In my experience / tests, its way easier to write a high-performance open-addressing Hash Table than a high-performance chaining one.
That being said, chaining is easier to write.
> Chaining also tends to waste a lot less memory.
How so? A typical 32-bit integer or 32-bit float uses 4-bytes. But a typical pointer is 8-bytes. But there's also the internal malloc/new chunk header to consider.
That means, to store a 4-byte integer into a chained hash table, you need 8-bytes (pointer) + 8-byte (glibc malloc chunk header) + 4 byte integer/float. Or 20 bytes total in practice.
If you have say, 50 integers inside of the hashmap, then you'll use (table-size * 8) + 50-integers * 20 bytes each == 1000+ bytes for the pointers/data alone, plus even more for the table itself. (ex: Table of size 50 would need 50 * 8-byte pointers even when empty, for a total of 1000 bytes + 400 bytes == 1400 bytes or so)

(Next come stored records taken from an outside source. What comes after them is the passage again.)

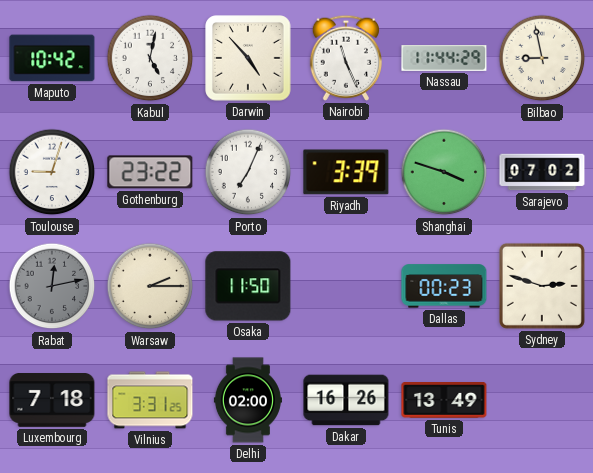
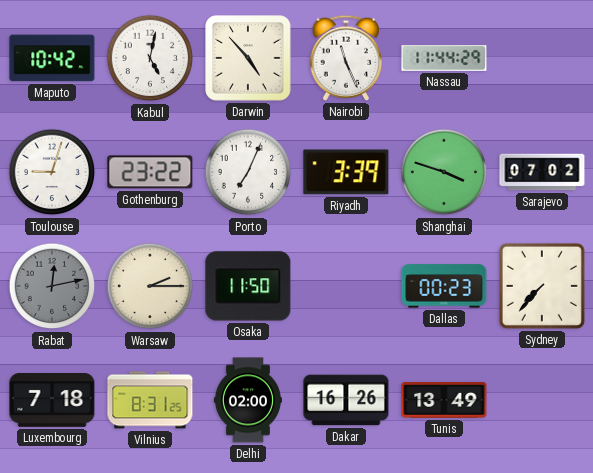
Bilbao: 8:58 -> none
Sydney: 2:48 -> 7:37
Vilnius: 3:31 -> 8:31
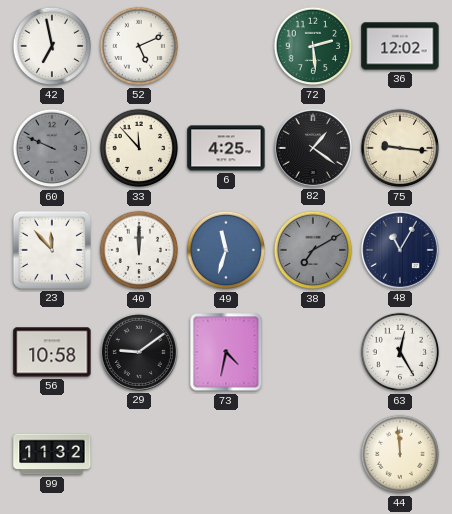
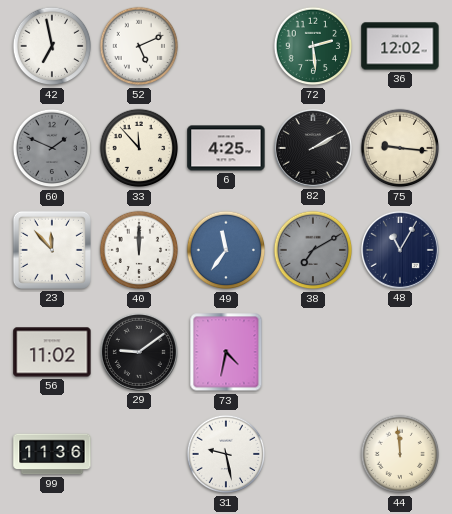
60: 9:49 -> 1:49
82: 1:21 -> 2:10
49: 11:33 -> 11:36
56: 10:58 -> 11:02
63: 12:25 -> none
99: 11:32 -> 11:36
31: none -> 9:28
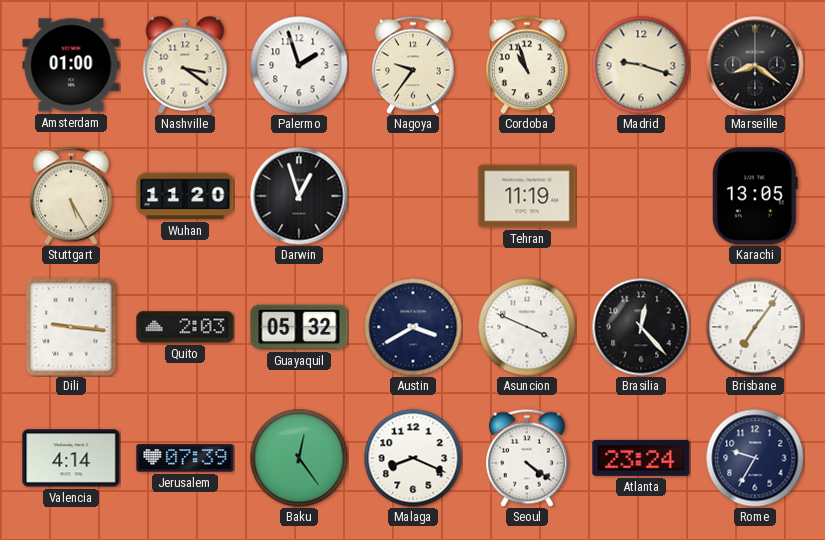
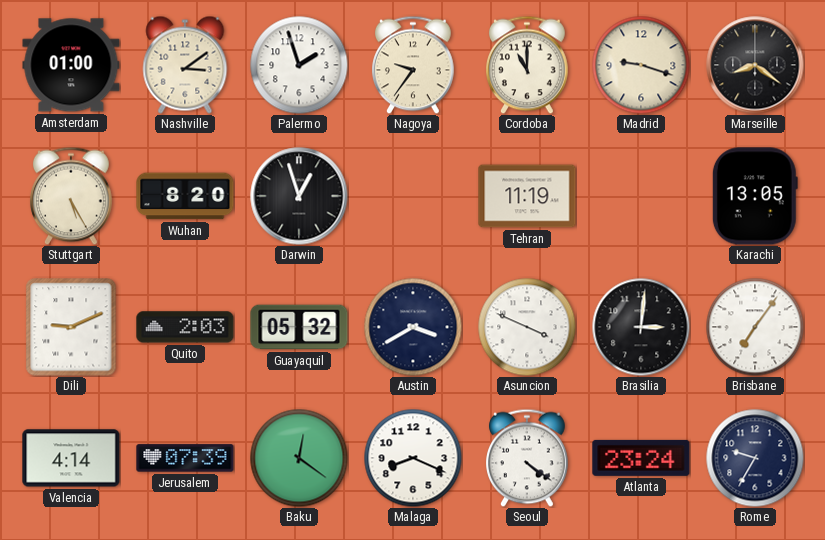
Nashville: 3:21 -> 3:09
Cordoba: 10:57 -> 11:00
Wuhan: 11:20 -> 8:20
Dili: 9:16 -> 9:11
Brasilia: 12:23 -> 3:01
Baku: 12:24 -> 12:21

In contrast, a 4-byte open-addressing hash table only takes up 4-bytes. So 50-integers in a hashmap with ~50% load-factor (ie: size the table to be size 128 or so) will be 128 * 4 == 512 bytes.
EDIT: Its because of this huge practical difference in memory used that I'm pretty sure open-addressing is so high performance in comparison. When your data-structures are 1/2 or smaller number of bytes than the competition, its easier to stay in L1 cache or other such size benefits.
It is not necessary for an allocator to have any hidden overhead inside an allocated block. That would be quite unacceptable for small blocks like a 32 byte block holding four pointer-sized values.
In any case, applications can do their own aggregation for small allocations: allocate the nodes in an array and dole it out from that. It can recycle unused nodes itself.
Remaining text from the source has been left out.